> [TASK PROMPT]:
Count the lines below in which "zastąpić" appears, then give that number by itself.

─── LISTED RECORDS ───

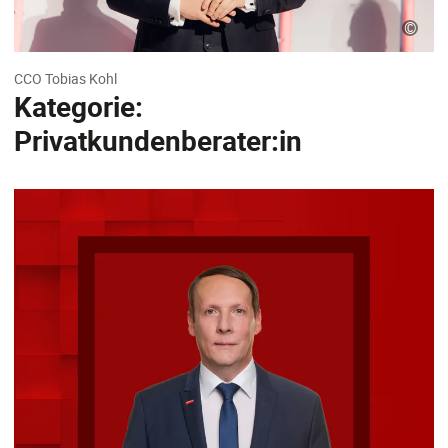
©
CCO Tobias Kohl
Kategorie:
Privatkundenberater:in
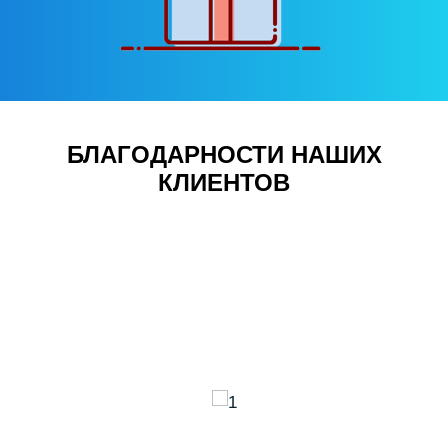
БЛАГОДАРНОСТИ НАШИХ
КЛИЕНТОВ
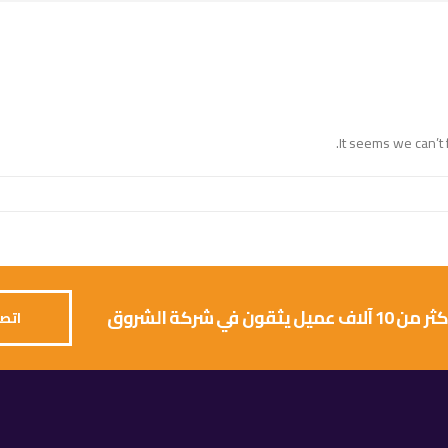
It seems we can’t 
 يثقون في شركة الشروق
اتصل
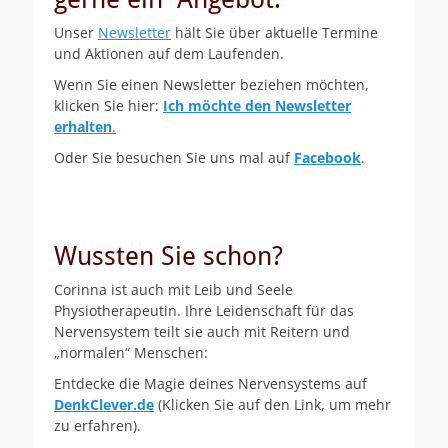
Unser
Newsletter
hält Sie über aktuelle Termine
und Aktionen auf dem Laufenden.
Wenn Sie einen Newsletter beziehen möchten,
klicken Sie hier:
Ich möchte den Newsletter
erhalten
.
Oder Sie besuchen Sie uns mal auf
Facebook
.
Wussten Sie schon?
Corinna ist auch mit Leib und Seele
Physiotherapeutin. Ihre Leidenschaft für das
Nervensystem teilt sie auch mit Reitern und
„normalen“ Menschen:
Entdecke die Magie deines Nervensystems auf
DenkClever.de
(Klicken Sie auf den Link, um mehr
zu erfahren).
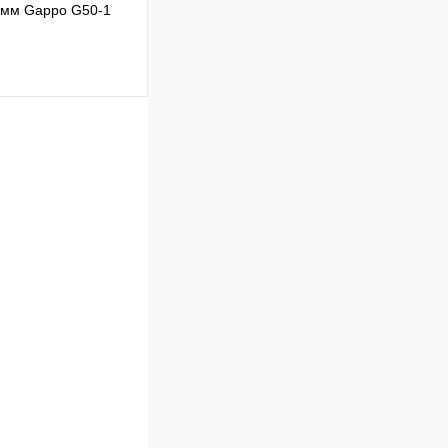
 мм Gappo G50-1
Сравнение
В наличии
В корзину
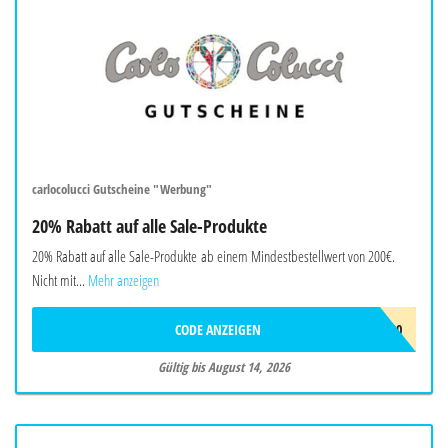
carlocolucci Gutscheine "Werbung"
20% Rabatt auf alle Sale-Produkte
20% Rabatt auf alle Sale-Produkte ab einem Mindestbestellwert von 200€.
Nicht mit...
Mehr anzeigen
CODE ANZEIGEN
EXTRA20
Gültig bis August 14, 2026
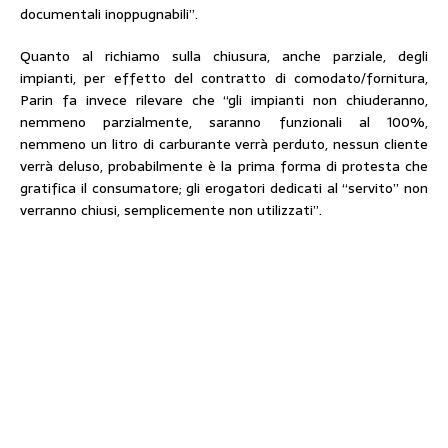
documentali inoppugnabili”.
Quanto al richiamo sulla chiusura, anche parziale, degli
impianti, per effetto del contratto di comodato/fornitura,
Parin fa invece rilevare che “gli impianti non chiuderanno,
nemmeno parzialmente, saranno funzionali al 100%,
nemmeno un litro di carburante verrà perduto, nessun cliente
verrà deluso, probabilmente è la prima forma di protesta che
gratifica il consumatore; gli erogatori dedicati al “servito” non
verranno chiusi, semplicemente non utilizzati”.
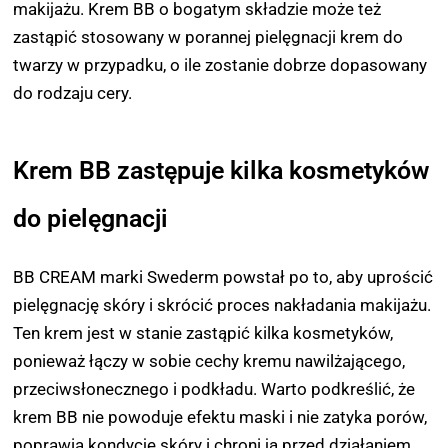
makijażu. Krem BB o bogatym składzie może też
zastąpić stosowany w porannej pielęgnacji krem do
twarzy w przypadku, o ile zostanie dobrze dopasowany
do rodzaju cery.
Krem BB zastępuje kilka kosmetyków
do pielęgnacji
BB CREAM marki Swederm powstał po to, aby uprościć
pielęgnację skóry i skrócić proces nakładania makijażu.
Ten krem jest w stanie zastąpić kilka kosmetyków,
ponieważ łączy w sobie cechy kremu nawilżającego,
przeciwsłonecznego i podkładu.
Warto podkreślić, że
krem BB nie powoduje efektu maski i nie zatyka porów,
poprawia kondycję skóry i chroni ją przed działaniem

───

> [ANSWER AREA]:
2